Temos algumas solicitações de ajuda do Rio de Janeiro também, eles estão precisando de cestas básicas, a situação atual é bem difícil e a tecnologia vem nos ajudando na divulgação.
Ontem mesmo a gente viu a felicidade de ver famílias recebendo as doações e foi muito emocionante.
Vocês têm alguma campanha online para que as pessoas possam colaborar ?
Anthony: Temos PIX 482.365.318-13 – Valdemir Martins Verissimo, Banco do Brasil.
Quais alimentos e itens que estão mais em falta?
Anthony: Alimentos: cesta básica, farinha de trigo, feijão. Itens de higiene: sabonetes, pastas de dente e álcool em gel.
A comunidade indígena não está imune às transformações que a sociedade vive, existe muita sabedoria dos povos originários e aliando toda essa bagagem milenar com tecnologia se torna mais uma ferramenta de luta, mais que necessária, principalmente nesse momento político que vivemos.

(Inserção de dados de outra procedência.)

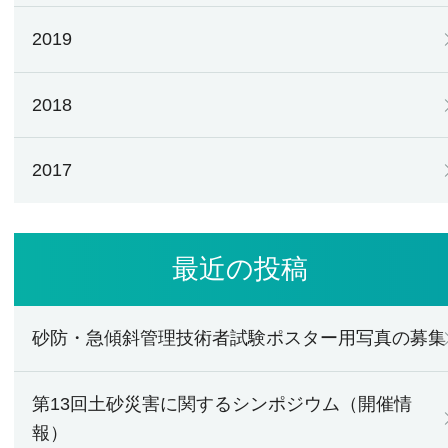
2019
2018
2017
最近の投稿
砂防・急傾斜管理技術者試験ポスター用写真の募集
第13回土砂災害に関するシンポジウム（開催情
報）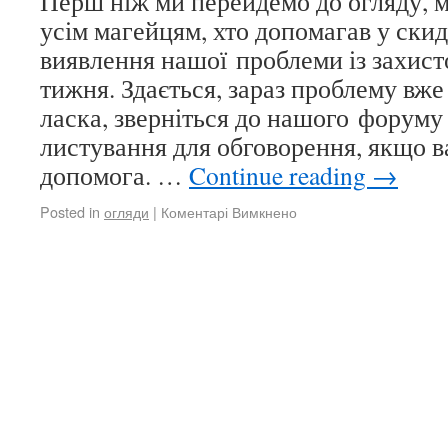
Перш ніж ми перейдемо до огляду, 
усім магейцям, хто допомагав у скид
виявлення нашої проблеми із захист
тижня. Здається, зараз проблему вже
ласка, зверніться до нашого форуму
листування для обговорення, якщо в
допомога. …
Continue reading
→
Posted in
огляди
|
Коментарі Вимкнено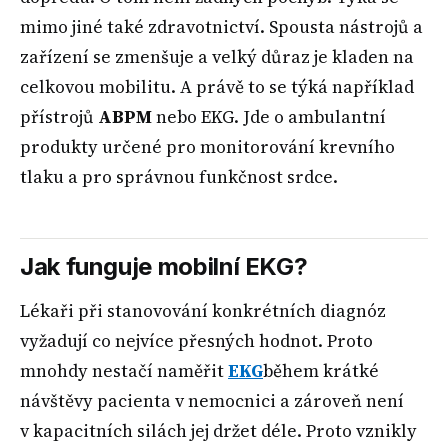
mimo jiné také zdravotnictví. Spousta nástrojů a
zařízení se zmenšuje a velký důraz je kladen na
celkovou mobilitu. A právě to se týká například
přístrojů
ABPM
nebo EKG. Jde o ambulantní
produkty určené pro monitorování krevního
tlaku a pro správnou funkčnost srdce.
Jak funguje mobilní EKG?
Lékaři při stanovování konkrétních diagnóz
vyžadují co nejvíce přesných hodnot. Proto
mnohdy nestačí naměřit
EKG
během krátké
návštěvy pacienta v nemocnici a zároveň není
v kapacitních silách jej držet déle. Proto vznikly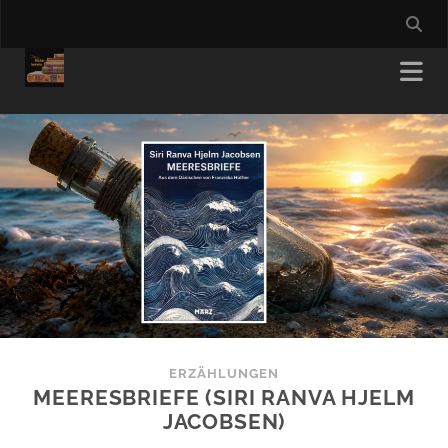
ERZÄHLUNGEN
MEERESBRIEFE (SIRI RANVA HJELM
JACOBSEN)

Os livros didáticos contam a nossa história a partir de 1500, mas ela começa muito antes, é importante dar voz como uma maneira de conscientizar as pessoas e convidá-las a conhecer a nossa verdadeira história.
Essa luta é de todos, o direito ao território é de extrema importância, pois a terra é parte essencial, sem essa garantia, povos inteiros são condenados à morte.